(Stored data entries)
======

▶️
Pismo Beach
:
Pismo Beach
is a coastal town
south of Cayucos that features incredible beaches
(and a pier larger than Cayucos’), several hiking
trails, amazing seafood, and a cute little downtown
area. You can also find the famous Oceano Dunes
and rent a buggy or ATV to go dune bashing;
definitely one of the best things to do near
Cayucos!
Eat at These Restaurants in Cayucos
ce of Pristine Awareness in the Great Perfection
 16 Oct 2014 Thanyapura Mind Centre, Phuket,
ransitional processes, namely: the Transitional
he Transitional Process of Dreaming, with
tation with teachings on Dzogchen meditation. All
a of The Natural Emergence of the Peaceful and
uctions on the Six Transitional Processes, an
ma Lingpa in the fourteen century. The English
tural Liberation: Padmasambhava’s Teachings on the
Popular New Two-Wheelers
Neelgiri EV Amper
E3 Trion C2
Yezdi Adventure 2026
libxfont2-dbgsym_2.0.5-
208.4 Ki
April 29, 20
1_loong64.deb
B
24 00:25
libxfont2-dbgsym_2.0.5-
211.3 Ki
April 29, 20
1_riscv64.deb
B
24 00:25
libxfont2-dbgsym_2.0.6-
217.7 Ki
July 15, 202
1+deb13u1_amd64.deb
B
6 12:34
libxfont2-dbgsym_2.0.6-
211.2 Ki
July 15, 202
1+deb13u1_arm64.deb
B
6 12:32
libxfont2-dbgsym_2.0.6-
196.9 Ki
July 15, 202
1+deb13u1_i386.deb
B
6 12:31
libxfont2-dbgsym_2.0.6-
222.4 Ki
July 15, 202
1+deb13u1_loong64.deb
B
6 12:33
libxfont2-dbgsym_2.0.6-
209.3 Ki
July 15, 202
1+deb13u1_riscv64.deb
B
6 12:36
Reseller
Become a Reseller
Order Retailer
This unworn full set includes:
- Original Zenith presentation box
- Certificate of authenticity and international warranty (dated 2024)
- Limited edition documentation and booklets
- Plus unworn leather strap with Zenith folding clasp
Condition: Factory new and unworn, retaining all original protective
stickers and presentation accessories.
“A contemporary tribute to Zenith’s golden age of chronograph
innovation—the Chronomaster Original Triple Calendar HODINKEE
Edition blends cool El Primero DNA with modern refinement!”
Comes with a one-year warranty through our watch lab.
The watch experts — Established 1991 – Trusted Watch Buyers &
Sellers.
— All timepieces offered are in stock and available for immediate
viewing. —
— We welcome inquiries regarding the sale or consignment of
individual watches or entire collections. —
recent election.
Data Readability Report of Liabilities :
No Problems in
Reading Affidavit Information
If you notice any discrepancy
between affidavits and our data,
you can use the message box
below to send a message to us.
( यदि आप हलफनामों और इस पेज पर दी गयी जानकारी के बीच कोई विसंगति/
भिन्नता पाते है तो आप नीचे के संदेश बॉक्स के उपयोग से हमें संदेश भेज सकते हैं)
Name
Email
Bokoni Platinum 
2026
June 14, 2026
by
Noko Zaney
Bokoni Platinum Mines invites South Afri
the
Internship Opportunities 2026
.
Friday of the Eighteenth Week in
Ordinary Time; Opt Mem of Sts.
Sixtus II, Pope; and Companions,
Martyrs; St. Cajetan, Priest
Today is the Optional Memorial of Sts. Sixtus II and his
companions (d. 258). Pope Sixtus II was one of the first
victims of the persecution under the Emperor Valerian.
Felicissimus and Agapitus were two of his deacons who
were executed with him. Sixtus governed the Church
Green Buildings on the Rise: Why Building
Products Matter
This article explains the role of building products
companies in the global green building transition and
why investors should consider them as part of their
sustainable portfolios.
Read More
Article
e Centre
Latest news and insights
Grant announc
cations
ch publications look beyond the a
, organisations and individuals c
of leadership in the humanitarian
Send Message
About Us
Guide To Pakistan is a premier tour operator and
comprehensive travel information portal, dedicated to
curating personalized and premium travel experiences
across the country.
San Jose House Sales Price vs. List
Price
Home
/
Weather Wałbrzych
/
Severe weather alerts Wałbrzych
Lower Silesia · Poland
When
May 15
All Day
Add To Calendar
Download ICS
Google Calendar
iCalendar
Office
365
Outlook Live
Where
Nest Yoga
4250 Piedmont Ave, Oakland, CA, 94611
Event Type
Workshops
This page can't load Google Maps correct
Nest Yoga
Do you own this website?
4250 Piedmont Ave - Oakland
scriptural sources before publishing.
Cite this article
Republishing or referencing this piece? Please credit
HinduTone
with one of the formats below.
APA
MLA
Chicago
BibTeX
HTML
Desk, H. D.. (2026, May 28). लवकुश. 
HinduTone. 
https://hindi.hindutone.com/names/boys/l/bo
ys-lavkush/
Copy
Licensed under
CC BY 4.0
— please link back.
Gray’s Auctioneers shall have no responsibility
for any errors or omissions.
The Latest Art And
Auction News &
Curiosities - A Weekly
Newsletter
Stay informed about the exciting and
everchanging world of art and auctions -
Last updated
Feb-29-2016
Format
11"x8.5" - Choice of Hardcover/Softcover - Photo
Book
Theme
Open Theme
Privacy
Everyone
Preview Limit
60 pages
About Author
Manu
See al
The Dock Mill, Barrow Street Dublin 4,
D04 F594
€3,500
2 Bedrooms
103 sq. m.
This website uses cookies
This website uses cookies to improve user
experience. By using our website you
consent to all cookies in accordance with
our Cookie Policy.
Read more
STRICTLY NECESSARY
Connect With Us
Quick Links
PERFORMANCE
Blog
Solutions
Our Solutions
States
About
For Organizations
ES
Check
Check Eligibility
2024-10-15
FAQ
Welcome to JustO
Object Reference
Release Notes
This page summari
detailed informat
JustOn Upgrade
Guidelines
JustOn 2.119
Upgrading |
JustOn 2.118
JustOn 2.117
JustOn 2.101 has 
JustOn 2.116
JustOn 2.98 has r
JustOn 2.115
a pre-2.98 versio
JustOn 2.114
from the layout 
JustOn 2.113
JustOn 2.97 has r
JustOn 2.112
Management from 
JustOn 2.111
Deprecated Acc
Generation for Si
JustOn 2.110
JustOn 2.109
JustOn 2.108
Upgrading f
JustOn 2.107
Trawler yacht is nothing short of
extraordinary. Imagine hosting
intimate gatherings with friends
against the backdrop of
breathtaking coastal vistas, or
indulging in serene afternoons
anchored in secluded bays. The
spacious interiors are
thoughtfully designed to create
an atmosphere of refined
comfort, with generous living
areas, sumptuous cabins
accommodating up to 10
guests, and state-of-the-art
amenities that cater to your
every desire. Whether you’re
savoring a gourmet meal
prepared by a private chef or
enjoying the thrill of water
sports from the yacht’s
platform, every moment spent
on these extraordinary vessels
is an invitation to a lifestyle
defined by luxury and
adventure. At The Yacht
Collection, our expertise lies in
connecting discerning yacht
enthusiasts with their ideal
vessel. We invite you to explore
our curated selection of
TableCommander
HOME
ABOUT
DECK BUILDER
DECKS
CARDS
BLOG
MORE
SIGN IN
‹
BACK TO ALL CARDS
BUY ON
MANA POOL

======

> [Exercise description]: Determine which lines above include the word "cookies", and report those lines in full.

> [Solution to the problem]:
This website uses cookies
This website uses cookies to improve user
consent to all cookies in accordance with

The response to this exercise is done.